寄り添うために

ムスカリの花を見つけて「アッ ブドーダ!」と今年も息子が言いました。
去年も息子が同じ場所で同じ言葉を言ったことを思い出しました。
「これはムスカリという花だよ。」と伝えた際に
「チガウヨ ダッテ コエ ブドーダヨ!」と言われたので、
今年はしゃがんで息子の目線になってみると…
ムスカリはとても大きく見えて花の1つ1つがまさに葡萄の実のようでした。
他の花の香りもして、より春を強く感じた気がしました。季節の感じ方は人それぞれです。
認知症の初期症状の1つに時間の失見当識があげられます。
時間に関する情報更新を時間軸で早い順に並べると
「秒、分、時、午前・午後、日、週、月、季節、年、時代」となります。
時間の更新頻度が早い「秒・分・時」などは十分に意識を向けておかないと
情報更新に遅れが生じて、勘違いや間違いにより、時間の感覚にずれが起こってしまします。

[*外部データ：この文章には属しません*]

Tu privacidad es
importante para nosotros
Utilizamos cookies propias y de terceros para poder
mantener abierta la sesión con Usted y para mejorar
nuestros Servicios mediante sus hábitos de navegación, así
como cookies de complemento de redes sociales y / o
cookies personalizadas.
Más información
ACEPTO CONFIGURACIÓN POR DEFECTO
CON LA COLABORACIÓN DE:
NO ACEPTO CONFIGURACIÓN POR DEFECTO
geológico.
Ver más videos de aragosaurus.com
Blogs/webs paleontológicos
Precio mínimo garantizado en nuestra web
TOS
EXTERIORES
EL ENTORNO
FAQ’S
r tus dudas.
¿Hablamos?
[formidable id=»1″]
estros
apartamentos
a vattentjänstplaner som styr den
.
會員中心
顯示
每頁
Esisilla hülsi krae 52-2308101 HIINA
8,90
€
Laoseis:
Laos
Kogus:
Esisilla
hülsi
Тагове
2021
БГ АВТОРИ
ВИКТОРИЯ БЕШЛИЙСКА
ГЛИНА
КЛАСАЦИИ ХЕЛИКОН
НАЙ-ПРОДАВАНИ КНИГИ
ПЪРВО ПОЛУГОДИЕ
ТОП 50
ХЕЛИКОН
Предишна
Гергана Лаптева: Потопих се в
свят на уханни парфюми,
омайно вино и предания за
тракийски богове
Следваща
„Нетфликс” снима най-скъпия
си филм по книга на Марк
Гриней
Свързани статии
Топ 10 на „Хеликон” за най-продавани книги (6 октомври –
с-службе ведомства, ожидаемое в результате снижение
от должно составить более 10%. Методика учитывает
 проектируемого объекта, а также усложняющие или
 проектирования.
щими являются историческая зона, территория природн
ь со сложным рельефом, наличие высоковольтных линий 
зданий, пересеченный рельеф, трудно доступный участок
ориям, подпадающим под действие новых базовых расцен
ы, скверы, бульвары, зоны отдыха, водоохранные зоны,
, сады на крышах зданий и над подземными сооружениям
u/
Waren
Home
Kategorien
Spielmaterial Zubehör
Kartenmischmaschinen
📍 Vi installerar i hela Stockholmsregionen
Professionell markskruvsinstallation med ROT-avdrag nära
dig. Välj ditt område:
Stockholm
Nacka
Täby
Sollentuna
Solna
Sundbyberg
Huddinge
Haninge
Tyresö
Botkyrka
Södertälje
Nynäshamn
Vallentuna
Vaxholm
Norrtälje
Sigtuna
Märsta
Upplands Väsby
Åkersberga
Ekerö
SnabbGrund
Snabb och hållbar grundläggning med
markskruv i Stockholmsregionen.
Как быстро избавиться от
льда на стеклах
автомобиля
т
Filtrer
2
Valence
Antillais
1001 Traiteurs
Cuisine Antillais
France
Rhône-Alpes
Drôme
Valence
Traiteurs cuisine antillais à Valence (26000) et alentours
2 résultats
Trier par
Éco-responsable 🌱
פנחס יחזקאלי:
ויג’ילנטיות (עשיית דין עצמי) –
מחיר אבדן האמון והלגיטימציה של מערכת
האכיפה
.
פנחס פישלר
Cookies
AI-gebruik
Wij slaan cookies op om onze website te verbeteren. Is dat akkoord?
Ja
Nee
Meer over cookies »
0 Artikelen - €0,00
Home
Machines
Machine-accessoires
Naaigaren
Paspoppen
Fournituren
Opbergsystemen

これに対して「月、季節、年、時代」は時間の情報更新の頻度が遅いため、
一般的には勘違いや間違いなどによる感覚のずれは起こりにくくなります。
しかし「時間の失見当識」がある場合、
時間の情報頻度が遅い「月、季節、年、時代」の認識もうまく処理できなくなってしまいます。

時間がわからないという不便さはあっても、ヒントを出すことで自ら思い出すことが出来れば、
リハビリテーションが有効になります。
その一つに「インテリア リアリティ・オリエンテーション」という手法があります。
インテリアを用い、季節を感じることができる環境づくりを整備することで、
視覚的に季節を感じることができ、見当識を高めることができます。
自然に視覚的に入ってきた季節に関する情報が、
日常会話の促進や洋服の正しい選択のためのヒントとなります。
例えば今月は5月のカレンダーと菖蒲の花、こいのぼり等を飾るといったものです。
モノクロよりカラー、模造品より実物がより視覚的情報があきらかになるので季節感が増すでしょう。
それらを背景にご本人を入れて写真を撮る、
その方がその時に話した季節にまつわるキーワードを記すことで
より時間に対する意識づけを印象深くすることができるかもしれません。
季節の訪れの感じ方は人それぞれ、五感を使って感じます。
本来であれば例年この時期は天気のよい日に
利用者さんと屋外に出て花を愛で、暖かい風を感じていただいています。
今はせめて屋内で季節を感じていただけたらと、
お花見弁当や該当月の掲示物などLケアセンターでもスタッフがあの手この手工夫をこらしています。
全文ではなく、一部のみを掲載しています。